I did get an email from a police officer from some place else on one list to "STOP" with the articles or the blogging, he didn't specify which but most of the comments have been in support of the blogging and many people in the country one way or another have been reading up on what's been happening in Riverside. People just flat out don't like it when municipal or law enforcement related corruption happen in their midst especially when during difficult economic times, they have to bail out the scandals and the cast involved with their tax dollars through worthless probes. Who wanted to have their tax dollars go to the Hudson probe which has worked so hard to water down ethical violations into problems with the police department not having enough written policies to tell some of its employees how to be ethical?

A lot of people have been very concerned with what's happened to the police department a mere four years after it dissolved its stipulated judgment with the State Attorney General's office. People are concerned and furious about the preferential treatment that Leach received for his DUI crash meaning that he got a ride home in the front seat of a police car while most people would get a trip to jail in the backseat of a squad car.

Do not pass Go. Do not collect $200 (let alone a medical disability retirement). People are upset that police management engaged in an attempted cover up and suspicious that so did individuals at City Hall. This sentiment is helped greatly by City Hall spending so much time talking to the Press Enterprise to convince people of its innocence in any exposed and very embarrassing breach of ethics and misconduct. People are starting to ask, doth they protest too much? How many announcements has Hudson made that City Hall had been cleared by his own probe?

But that aside, a lot of the recent furor is about the so-called sweeping probe conducted by City Manager Brad Hudson and the recent appearances in the press by Hudson and other key players at City Hall. And it appears that the feedback on this situation is mirrored at other venues that collect feedback like City Hall and the police department. What was the probe intended to do and who got investigated and what's this song and dance by some personalities at City Hall all about anyway? Well, it appeared to have focused almost entirely on the police department and it's a way for elements at City Hall including Hudson to control the flow of information regarding the Feb. 8 traffic stop and its attempted cover up as well as to discourage any outside agencies coming in for a look at the latest proliferation of problems in Riverside.

The spin offered by Hudson, Mayor Ron Loveridge and Councilman Steve Adams essentially watered down corrupt behavior into "mistakes" and blamed them on policy deficiencies. Not too many people appeared to buy into that.

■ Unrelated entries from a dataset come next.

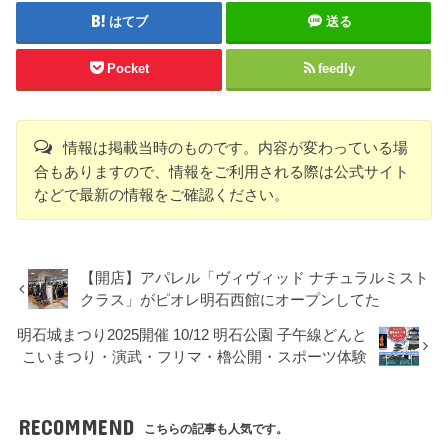
はてブ
送る
Pocket
feedly
情報は掲載当時のものです。内容が変わっている場
合もありますので、情報をご利用される際は公式サイト
などで最新の情報をご確認ください。
【開店】アパレル「ヴィヴィッド ナチュラルミスト
クラス」がピオレ明石西館にオープンしてた
明石城まつり2025開催 10/12 明石公園 子午線どんと
こいまつり・演武・フリマ・櫓公開・スポーツ体験
RECOMMEND
こちらの記事も人気です。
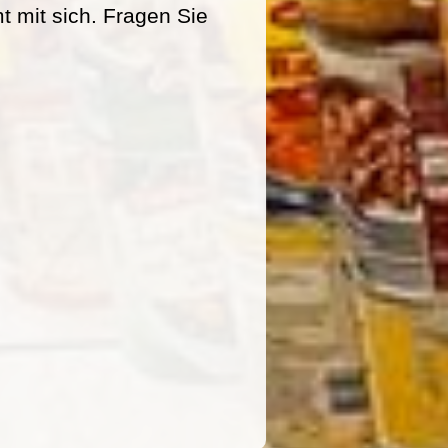
mit sich. Fragen Sie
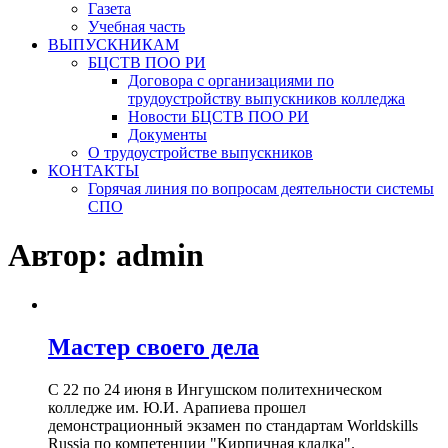
Газета
Учебная часть
ВЫПУСКНИКАМ
БЦСТВ ПОО РИ
Договора с организациями по
трудоустройству выпускников колледжа
Новости БЦСТВ ПОО РИ
Документы
О трудоустройстве выпускников
КОНТАКТЫ
Горячая линия по вопросам деятельности системы
СПО
Автор:
admin
Мастер своего дела
С 22 по 24 июня в Ингушском политехническом
колледже им. Ю.И. Арапиева прошел
демонстрационный экзамен по стандартам Worldskills
Russia по компетенции "Кирпичная кладка".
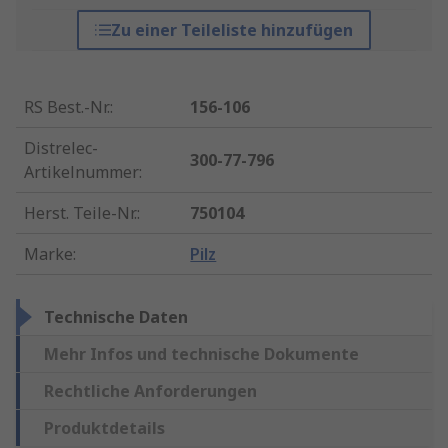
Zu einer Teileliste hinzufügen
RS Best.-Nr.
:
156-106
Distrelec-
300-77-796
Artikelnummer
:
Herst. Teile-Nr.
:
750104
Marke
:
Pilz
Technische Daten
Mehr Infos und technische Dokumente
Rechtliche Anforderungen
Produktdetails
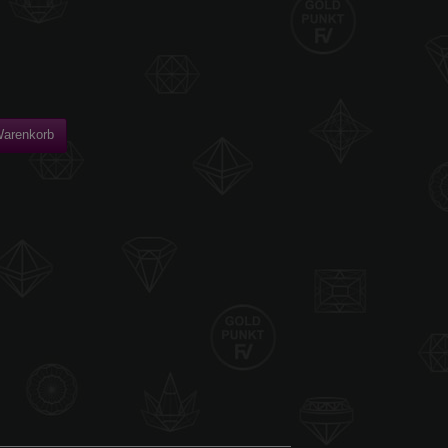
Warenkorb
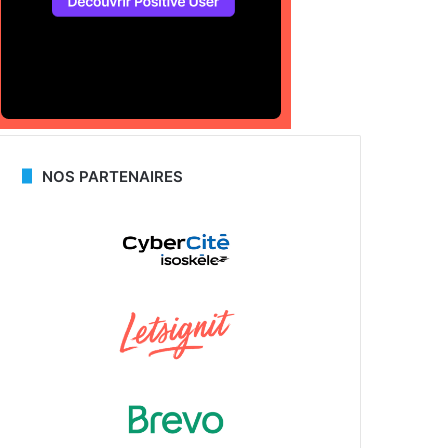
NOS PARTENAIRES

No Folks, City Hall Was Not Investigated

Unfortunately, there wasn't an objective probe paid for or not by tax dollars to really take a good look at City Hall regarding this and any prior misconduct involving any element of City Hall and the police department. And if anyone in City Hall is assuring you that it passed any accountability tests or got an honest accounting in the Hudson probe, they are either ignorant or they are lying. How could City Hall get a thorough examination when Hudson was placed in charge of the probe and he's the head administrator at City Hall? It's very unlikely he's capable of investigating himself, his own staff and certainly not the people whose votes he needs twice annually to keep his six figured job with the city. Putting him in charge of the probe is the best method of ensuring that City Hall won't be investigated. It's not like the current majority on the city council's going to hold Hudson to any level of accountability at all.

But the selective release of the information from City Hall has been interesting to follow.

Let's look at the cell phones for example. The key personnel in the department who were tied to that traffic stop all had their city-issued cell phones released to the media pursuant to a public documents request. Now let's look at City Hall. City Attorney Gregory Priamos' phone records were not released, due to his invocation of attorney/client privilege. Now it's clear to most people that he could have redacted all the information including phone calls made in relation to that and released all the others. Hudson and Asst. City Manager Tom DeSantis released their phone records along with Loveridge and the city council yet inexplicably DeSantis first is shown calling Leach at nearly 2 p.m. about four to five hours after an anonymous caller alerts Loveridge's office. Hudson's own phone apparently had no incoming or outgoing phones all day until nearly 5 p.m. His explanation was that he had his phone shut off for most of the day while touring theaters in Pasadena and other cities.

It's curious that the head administrator would shut off his phone and it's even more curious why if he was notified by early afternoon on Feb. 8 that he would leave his phone shut off for most of the day unless it's not an extraordinary situation for Leach to get into trouble. But then there's the question that if his phone indeed hadn't received any calls, how did he get notified about Leach's situation while touring theaters out of town? It's perplexing that if Hudson were out touring theaters while a scandal was getting ready to break loose in Riverside that his cell phone would remain off and that there would be so little activity showing up on records documenting that day.

Also while Hudson and DeSantis have been pointing fingers at the police department's management for failing to adhere to the city's notification policy concerning "high profile" police contacts (which is then changed by Hudson, to having no policy and thus needing to create one), neither has said publicly whether or not they adhered to the city's policy that mandates testing employees who crash city-owned vehicles. Hudson has also demurred from answering any questions about whether or not there were past problems with Leach that he knew about before the traffic stop.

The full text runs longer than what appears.